It’s probably been fifteen years since I realized there’s a distinct difference between things I can do well and things that are good for me to do. It’s probably been almost thirty years since I realized I wasn’t like some of my IT buddies. Both of those aphorisms are coming home to roost this week.
IT has always been full of new things. Some are new ideas, some are new implementations of existing ideas. Some work out. Some are before their time. And some die a well-deserved death. Merit isn’t always a factor in what succeeds and what fails; just ask any Betamax owner.
Some IT workers are constantly chasing the next big thing, so they can be an expert in it when (if) it succeeds. They want the credit for being an early adapter. Sometimes, they merely want to get a proof of concept working for one test case and then move on to the next big thing after that, leaving someone else to work with the seventeen other test cases that should work but don’t.

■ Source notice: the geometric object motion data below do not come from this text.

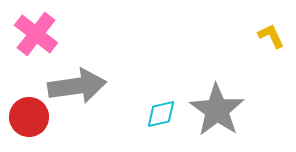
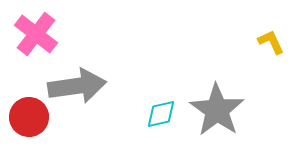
yellow L-shape: moved 6 px down
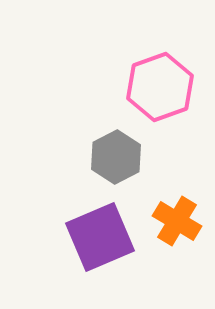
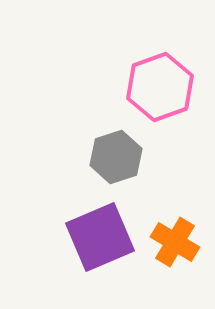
gray hexagon: rotated 9 degrees clockwise
orange cross: moved 2 px left, 21 px down
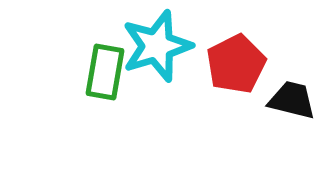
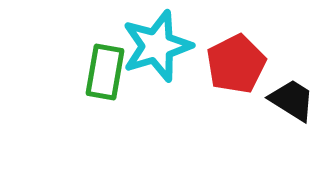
black trapezoid: rotated 18 degrees clockwise
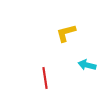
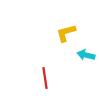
cyan arrow: moved 1 px left, 10 px up
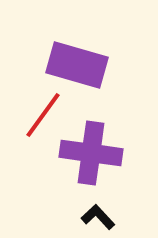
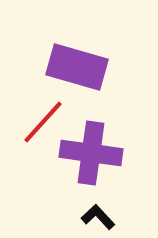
purple rectangle: moved 2 px down
red line: moved 7 px down; rotated 6 degrees clockwise
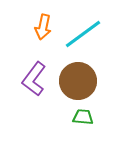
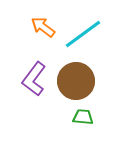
orange arrow: rotated 115 degrees clockwise
brown circle: moved 2 px left
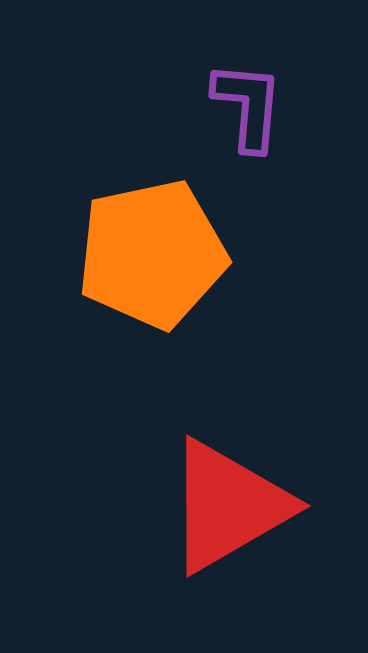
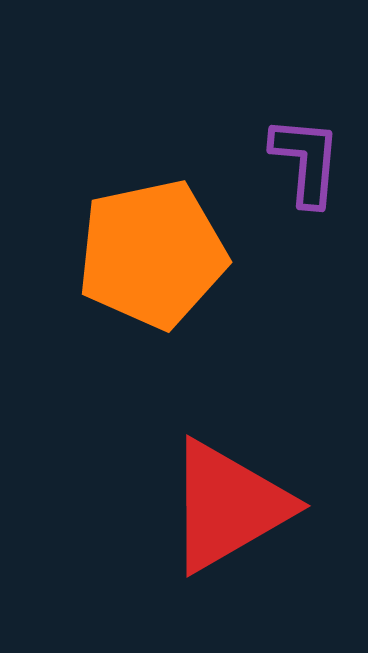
purple L-shape: moved 58 px right, 55 px down
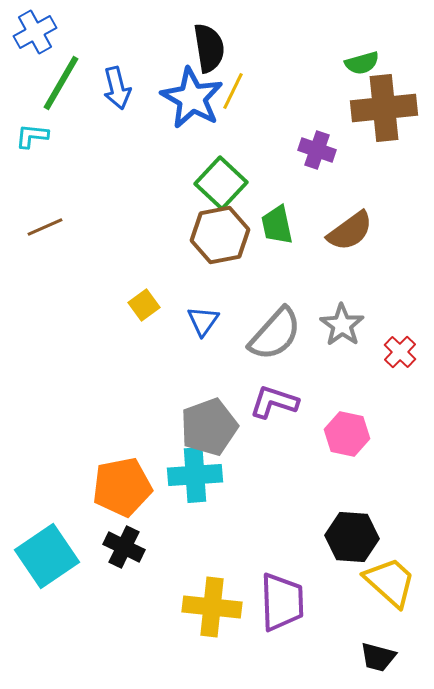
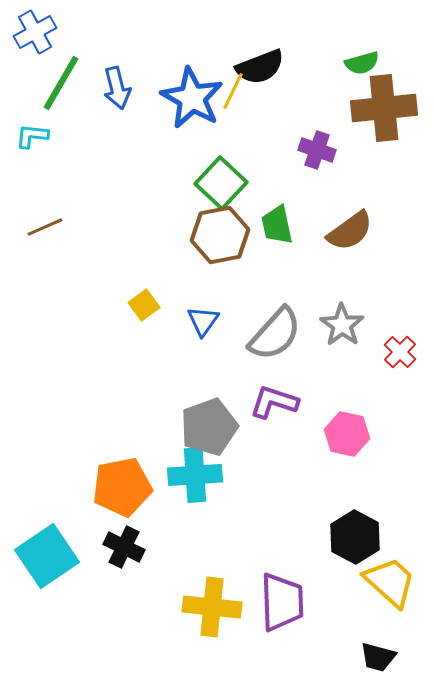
black semicircle: moved 51 px right, 19 px down; rotated 78 degrees clockwise
black hexagon: moved 3 px right; rotated 24 degrees clockwise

I’m different. I’ll wait for the market to sort itself out and then let someone else tell me what to work on. I can build a data center from scratch, and sometimes it’s nice to do that so you don’t have to work around others’ design choices. (“3310s? What idiot chose 3310s over 3370s?”) The real fun comes for me, though, when a project moves out of design and implementation and into use. I love that last 1% of the optimization curves. It’s easy to get something to 90% or 95% of potential; you plug it in, you wire it up, and, boom! You’re at 90% of potential almost immediately. But then you start to find stuff. “I thought it was supposed to be able to…” “Gee, that’s not the way I expected to have to line things up for them to work.” “The salesman said that process would take 40 minutes, not 48 minutes. Why is that?” That’s where I excel. Why might that not work? How else could that sales promotion line be read if it doesn’t mean what we thought it meant? Was the salesman exaggerating, or do we have a configuration mistake? Why the heck do they have this option, and would we ever need it?

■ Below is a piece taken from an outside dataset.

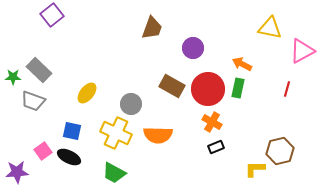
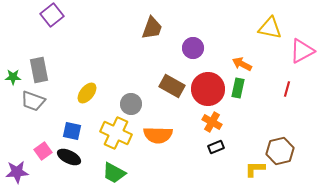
gray rectangle: rotated 35 degrees clockwise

Sometimes, I’ve had to work with something that would eventually be abandoned for good cause. (Go ahead, ask me about the EMC 3D 4000 add-on to the Clariion Disk Libraries. Be ready to bribe me with lots of ice cream to get the full story.) Most of the time, though, I’ve been able to coax a little more out of something that people expected. When I joined the TSM team at NIST in 2006 or so, back around TSM 5.3 or 5.4, I asked if they had tried collocation by group. They hadn’t, so they weren’t using collocation at all; even LTO-2 cartridges were too large to dedicate to one client at a time. I set out to figure out who could be grouped so we’d have a group of clients that would fill two or three cartridges at a time, and as a result any one client’s data was on relatively few cartridges, but most cartridges were closer to full than empty, whether they were filling for the first time or their data was aging off after the tape had been filled at one point.
That’s what I do: figure out how something can work better. Not working at all? Can it be fixed, and if so, how? Working, but not well? Why not? Poor configuration, or just a poor product? And when something settles down and seems to be working well, I watch for anomalies and chase loose ends.
I remember once noticing that a TSM server was calling for a two-year-old tape to be mounted. Why? And what was on that tape? DB2 backups from two years ago. Why did we have two-year-old DB2 backups, and how many other tapes had only database backups that no one in their right mind would ever load back into a production database server? Within three months, we had purged more than 75% of the backup data written by various database servers and put the fear of Nick into our DBAs so that they started managing their database backups. That in turn let us retire a physical tape library a year earlier than expected, because the amount of data we had to copy to a new virtual tape library was suddenly much, much smaller than it had been before. Nothing was overtly broken, but I noticed an anomalous behavior and followed it into the rabbit’s hole.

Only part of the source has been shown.